Assuming a linear economic relationship between the dependent variable and the regressors for each household requires the transformation (log, square, etc.) of individual survey data before obtaining cohort average. However, the empirical results from the semi-log models show various problems including a very low coefficient for the lagged dependent variable, coefficients with wrong sign for motoring cost variables and wrong trend in fixed effects across cohorts. These problems reinforce the idea that it is not appropriate to view the relationship between car ownership and explanatory variables as linear for each individual household, especially when the regressors include a lagged dependant variable. This is because for individual household, the relationship between past and current car ownership level is unlikely to remain constant over time.

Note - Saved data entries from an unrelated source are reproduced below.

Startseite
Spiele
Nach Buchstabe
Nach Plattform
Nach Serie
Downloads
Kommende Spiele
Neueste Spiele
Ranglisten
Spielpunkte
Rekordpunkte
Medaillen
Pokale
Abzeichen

Alternatively, we assume that the economic relationship is linear at cohort level. A number of models have been estimated, with different explanatory variables, functional forms and representation of cohort effects. Systematic specification search has been carried out, and an un-restrictive fixed effect model in semi-log form is found to have the best goodness of fit. The implied long run income elasticity is 0.57, 0.26 and 0.19 for households with low, middle and high car ownership level; the implied long run running cost elasticity is -0.28, -0.13 and -0.10 respectively, which all appear to be sensible. To check the robustness of the estimation, the preferred model is re-estimated using parametric bootstrap technique, and the distributions of the simulated coefficients confirm the unbiasedness of the point estimates obtained using the pseudo panel data.

Chapter 4 and 5 thoroughly investigate the static and dynamic car ownership model with linear (or generalised linear) form. The models with the best fit will be used for forecast at a later stage. The next two chapters will investigate the car ownership models with non-linear form.